Judo provides a stress release for Donovan. She has been practicing judo since she was 3 and holds a second-degree brown belt. She also helps distribute groceries every other Saturday at Kettering’s Neighbor-To-Neighbor Food Pantry, which her father helps operate.
She says the volunteer work has taught her to be grateful for what she has and not to judge people who come to the pantry for food because their life circumstances may have been out of their control.
BerrieHill Research Corp., which was founded in 2005 by Jeffery A. Berrie, was recently acquired by Applied Research Associates and is now a division of that company.

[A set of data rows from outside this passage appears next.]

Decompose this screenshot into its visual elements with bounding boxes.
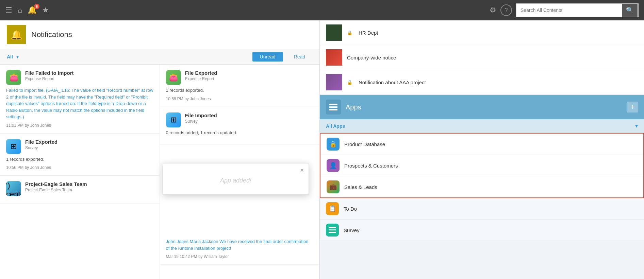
channel-thumb: [326, 49, 342, 66]
notif-item-title: File Failed to Import: [25, 70, 153, 76]
notif-icon-table: ⊞: [6, 139, 21, 154]
notif-item-title: Project-Eagle Sales Team: [25, 181, 153, 187]
bell-icon[interactable]: 🔔 6: [28, 6, 37, 15]
app-icon-survey: [326, 224, 339, 237]
channel-name: Company-wide notice: [347, 55, 396, 60]
notif-item-subtitle: Expense Report: [185, 76, 313, 81]
app-icon-clipboard: 📋: [326, 202, 339, 215]
filter-all[interactable]: All: [7, 54, 13, 59]
app-name: Sales & Leads: [344, 184, 377, 190]
apps-filter-chevron-icon[interactable]: ▾: [635, 123, 638, 129]
notif-item[interactable]: 👛 File Failed to Import Expense Report F…: [0, 65, 160, 134]
apps-filter-row: All Apps ▾: [320, 119, 644, 133]
lock-icon: 🔒: [347, 30, 352, 35]
nav-right: ⚙ ? 🔍: [490, 3, 639, 17]
help-icon[interactable]: ?: [500, 4, 512, 16]
notif-item-subtitle: Expense Report: [25, 76, 153, 81]
channel-name: HR Dept: [359, 30, 378, 36]
notif-item-subtitle: Survey: [185, 119, 313, 124]
toast-message: App added!: [170, 170, 302, 188]
app-icon-briefcase: 💼: [327, 180, 340, 193]
apps-extra-list: 📋 To Do Survey: [320, 198, 644, 241]
notif-icon-table2: ⊞: [166, 112, 181, 127]
apps-title: Apps: [346, 103, 622, 111]
lock-icon: 🔒: [347, 80, 352, 85]
channel-name: Notification about AAA project: [359, 80, 426, 85]
filter-read-btn[interactable]: Read: [286, 52, 313, 62]
notif-title: Notifications: [31, 30, 72, 39]
apps-filter-label[interactable]: All Apps: [326, 123, 635, 129]
notif-meta: 10:58 PM by John Jones: [166, 97, 313, 101]
apps-section: Apps + All Apps ▾ 🔒 Product Database 👤 P…: [320, 95, 644, 241]
channel-item[interactable]: Company-wide notice: [320, 45, 644, 70]
app-icon-person: 👤: [327, 159, 340, 172]
filter-unread-btn[interactable]: Unread: [252, 52, 283, 62]
notif-partial-body: John Jones Maria Jackson We have receive…: [166, 238, 313, 251]
notif-partial-meta: Mar 19 10:42 PM by William Taylor: [166, 254, 313, 259]
notif-item-title: File Imported: [185, 112, 313, 118]
notif-meta: 10:56 PM by John Jones: [6, 165, 153, 170]
notif-item-body: 1 records exported.: [166, 87, 313, 94]
svg-rect-0: [329, 104, 337, 105]
hamburger-icon[interactable]: ☰: [5, 6, 12, 15]
notif-item[interactable]: ⊞ File Imported Survey 0 records added, …: [160, 107, 319, 145]
top-nav: ☰ ⌂ 🔔 6 ★ ⚙ ? 🔍: [0, 0, 644, 20]
app-name: Product Database: [344, 141, 385, 147]
svg-rect-4: [329, 229, 336, 230]
notif-item[interactable]: 👛 File Exported Expense Report 1 records…: [160, 65, 319, 107]
notif-partial[interactable]: John Jones Maria Jackson We have receive…: [160, 233, 319, 265]
app-name: To Do: [344, 206, 357, 212]
notif-item-subtitle: Survey: [25, 145, 153, 150]
app-item-todo[interactable]: 📋 To Do: [320, 198, 644, 220]
notif-item[interactable]: ⊞ File Exported Survey 1 records exporte…: [0, 134, 160, 176]
notif-meta: 11:01 PM by John Jones: [6, 123, 153, 128]
notif-item-title: File Exported: [185, 70, 313, 76]
app-name: Survey: [344, 227, 360, 233]
svg-rect-1: [329, 106, 337, 108]
notif-item-title: File Exported: [25, 139, 153, 145]
search-box: 🔍: [516, 3, 639, 17]
notif-item-body: 0 records added, 1 records updated.: [166, 129, 313, 136]
notif-icon-team: ') center/cover;">: [6, 181, 21, 196]
app-item-product-database[interactable]: 🔒 Product Database: [320, 134, 643, 155]
notif-column-left: 👛 File Failed to Import Expense Report F…: [0, 65, 160, 279]
notification-badge: 6: [34, 4, 39, 9]
search-input[interactable]: [516, 4, 622, 17]
notif-item-subtitle: Project-Eagle Sales Team: [25, 188, 153, 192]
app-item-prospects-customers[interactable]: 👤 Prospects & Customers: [320, 155, 643, 176]
svg-rect-2: [329, 109, 337, 110]
app-icon-lock: 🔒: [327, 138, 340, 151]
notif-bell-icon: 🔔: [7, 25, 26, 44]
notif-item[interactable]: ') center/cover;"> Project-Eagle Sales T…: [0, 176, 160, 204]
app-item-sales-leads[interactable]: 💼 Sales & Leads: [320, 176, 643, 197]
star-icon[interactable]: ★: [42, 6, 49, 15]
channel-thumb: [326, 74, 342, 90]
search-button[interactable]: 🔍: [622, 4, 638, 17]
main-layout: 🔔 Notifications All ▾ Unread Read 👛 File…: [0, 20, 644, 279]
notifications-panel: 🔔 Notifications All ▾ Unread Read 👛 File…: [0, 20, 320, 279]
app-item-survey[interactable]: Survey: [320, 220, 644, 241]
apps-header: Apps +: [320, 95, 644, 119]
notif-icon-wallet2: 👛: [166, 70, 181, 85]
toast-popup: × App added!: [163, 163, 309, 195]
gear-icon[interactable]: ⚙: [490, 6, 496, 15]
notif-list: 👛 File Failed to Import Expense Report F…: [0, 65, 319, 279]
channel-item[interactable]: 🔒 HR Dept: [320, 20, 644, 45]
toast-close-button[interactable]: ×: [300, 167, 304, 174]
home-icon[interactable]: ⌂: [18, 6, 22, 15]
notif-icon-wallet: 👛: [6, 70, 21, 85]
apps-selected-list: 🔒 Product Database 👤 Prospects & Custome…: [320, 133, 644, 198]
notif-filters: All ▾ Unread Read: [0, 49, 319, 65]
filter-dropdown-icon[interactable]: ▾: [16, 54, 19, 59]
right-panel: 🔒 HR Dept Company-wide notice 🔒 Notifica…: [320, 20, 644, 279]
channel-item[interactable]: 🔒 Notification about AAA project: [320, 70, 644, 95]
notif-item-body: 1 records exported.: [6, 156, 153, 163]
apps-add-button[interactable]: +: [627, 102, 638, 112]
svg-rect-5: [329, 232, 336, 233]
app-name: Prospects & Customers: [344, 163, 398, 169]
notif-item-body: Failed to import file. (GAIA_IL16: The v…: [6, 87, 153, 120]
notif-header: 🔔 Notifications: [0, 20, 319, 49]
svg-rect-3: [329, 227, 336, 228]
apps-header-icon: [326, 100, 341, 115]
channel-thumb: [326, 24, 342, 41]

It has 1,200 employees, with operations around the country.
The internship program at BerrieHill began about 10 years ago when one of the company’s engineering scientists inquired about the possibility of a summer job for a neighbor kid, who was very smart.
Berrie said there has been a significant decrease in the number of people trained in electromagnetics and radio frequency, skills needed by the company but no longer part of the curriculum of many universities.
“We just realized that we’re going to have to home-grow many of our new employees,” he said. “We have everything we need to teach them what they need to know.”
Tri Van, group lead for Computational Physics Sciences, said principal scientists and engineers are assigned to work directly with the interns.
“So the interns learn from the best in the company,” Van said. “And they have been learning very quickly. They are exceptional.”
Suzuki said the students are productive as interns and are already trained when they become full-time employees.
“They understand our culture. They understand what we’re doing,” she said.
“It’s definitely benefited the company,” Berrie added. “And it has definitely benefited the technical community and the nation.”
Wright State became an independent institution in 1967 and spent the next 50 years growing into an innovative leader in affordable and accessible education. In 2017, it celebrates its 50th anniversary and sets the course for the next half century.